De ki, baskı yaptılar. Kolayı var. Kapatır giderim. Vururum kapıya kilidi, çekilirim. Bir kez daha söylüyorum. Tam tarafsız, tam yorumsuz olacağız. Buna rağmen birilerinin baskısı olursa kolayı var. Kapatırım televizyonu.”

Bu anlayışta iş adamı olur mu?!
Tam bir şımarık, tepeden bakan, cahil ve ödlek!

Bu Cavit Efendi söyler mi, basın emekçileri için “Gelen kim olursa olsun bizim prensiplere uyacak. İsimler o kadar da önemli değil” ne demek?!
Cavit Efendinin, insana, insan emeğine saygısı hiç mi yok?!
“… kanalın tavrı önemli” derken, kanal çalışanlarını yok görmesi, sayması ayıp, ayıp olduğu kadar da çirkin!
Cavit Efendi, basında “Tarafsız, bağımsız” olmanın anlamlarını lütfedip açıklar mı?!

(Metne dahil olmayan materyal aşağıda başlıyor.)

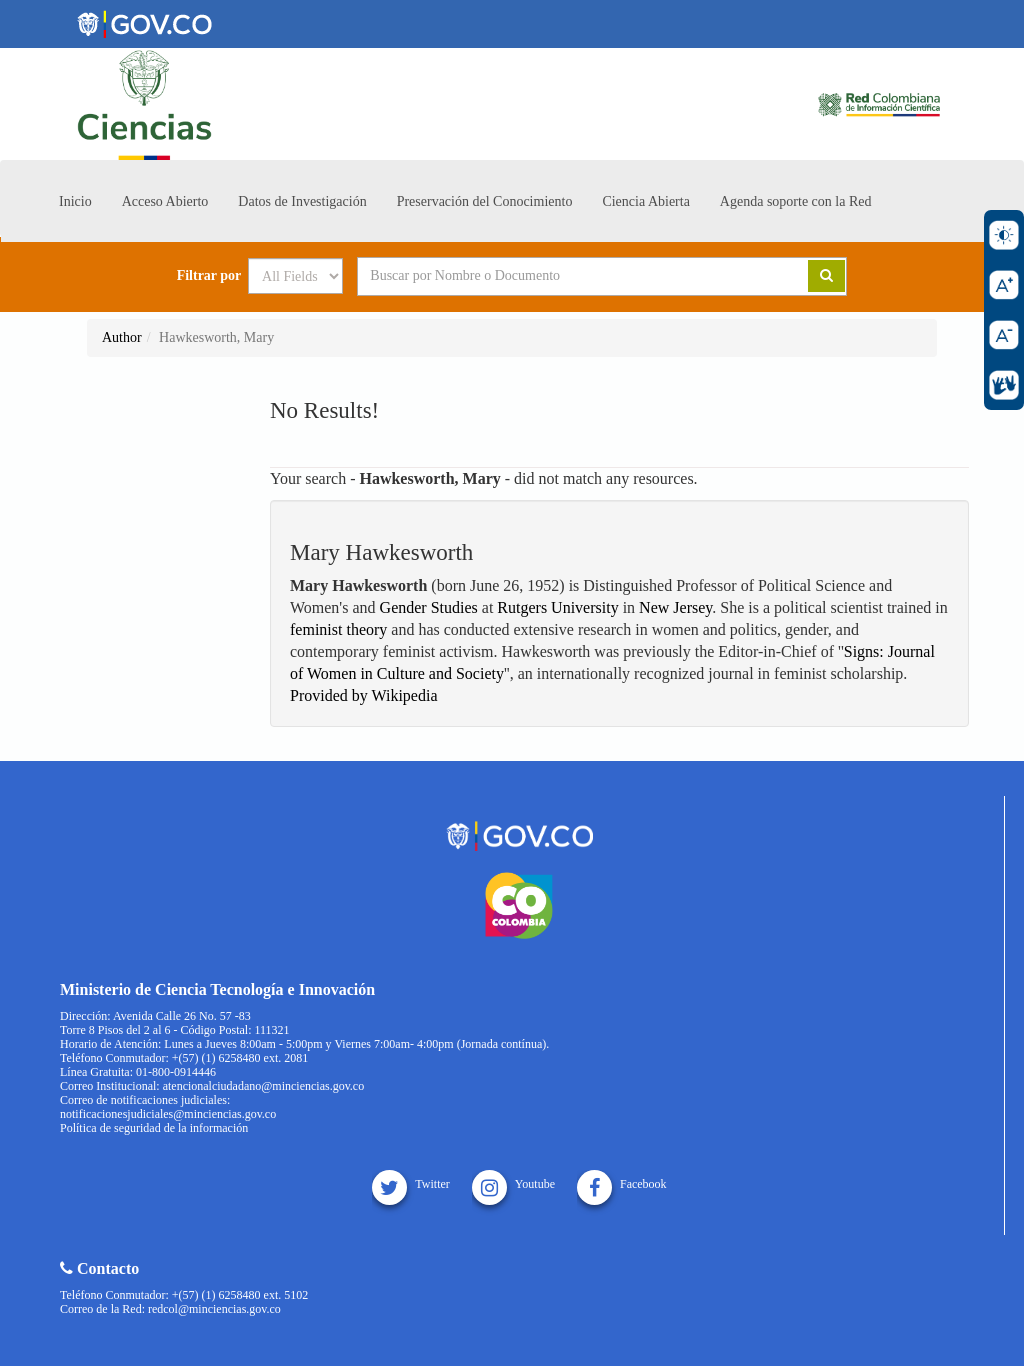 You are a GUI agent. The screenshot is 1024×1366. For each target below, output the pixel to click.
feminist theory (338, 629)
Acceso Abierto (165, 201)
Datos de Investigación (302, 201)
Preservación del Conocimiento (485, 201)
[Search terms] (558, 276)
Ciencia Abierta (645, 201)
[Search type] (295, 276)
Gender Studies (429, 607)
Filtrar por (209, 276)
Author (122, 337)
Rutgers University (557, 607)
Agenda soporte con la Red (796, 201)
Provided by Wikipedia (363, 695)
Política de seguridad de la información (154, 1128)
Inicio (75, 201)
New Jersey (675, 607)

Onca yıl basın sektörünün içindedir, haberde, habercilikte, yazı ve yorumda, fotoğrafta, karikatürde, gerçeklerden ayrı düşülemeyeceğini öğrenememişse, çok cahil kalmıştır.
Yazıklar!

Dayanamadım, basın emekçisi meslektaşlarıma böylesine saygısız davranan, “… yorum yapanı kulağından tutar atarım” sözünün sahibi Cavit Çağlar’a, dün saat 02.26’da “Sahibi olduğu Olay TV’de çalışacak gazeteci meslektaşlarıma yönelik ‘Yorum yapanı kulağından tutar atarım’ https://www.t24.com.tr/haber/olay-tv-nin-sahibi-cavit-caglar-yorum-yok-taraf-tutmak-yok-yorum-yapani-kulagindan-tutar-atarim-baski-olursa-kapatir-giderim,902737 sözünden ve cahilliğinden ötürü, iş adamı, eski siyasi-eski Bakan Cavit Çağlar’ı kınıyor, gazetecileri, basın örgütlerini duyarlı olmaya çağırıyorum…”
https://twitter.com/BakiKarakol/status/1304924320259543041 diye yazdım, twitter hesabımdan paylaştım.
Bir saate yakın süreden sonra (saat 03.10) gene twitter hesabımdan şu paylaşımda bulundum:
“Haber ve yorumda ‘gerçeğin tarafı’ olmak, gazeteciliğin ve gazetecinin ana ilkesinden habersiz Cavit Çağlar, Olay TV’de çalışacak basın emekçilerin kastederek, ettiğin ‘Yorum yapanı kulağından tutar atarım’ https://www.t24.com.tr/haber/olay-tv-nin-sahibi-cavit-caglar-yorum-yok-taraf-tutmak-yok-yorum-yapani-kulagindan-tutar-atarim-baski-olursa-kapatir-giderim,902737 sözünden ötürü seni özür dilemeye çağırıyorum…”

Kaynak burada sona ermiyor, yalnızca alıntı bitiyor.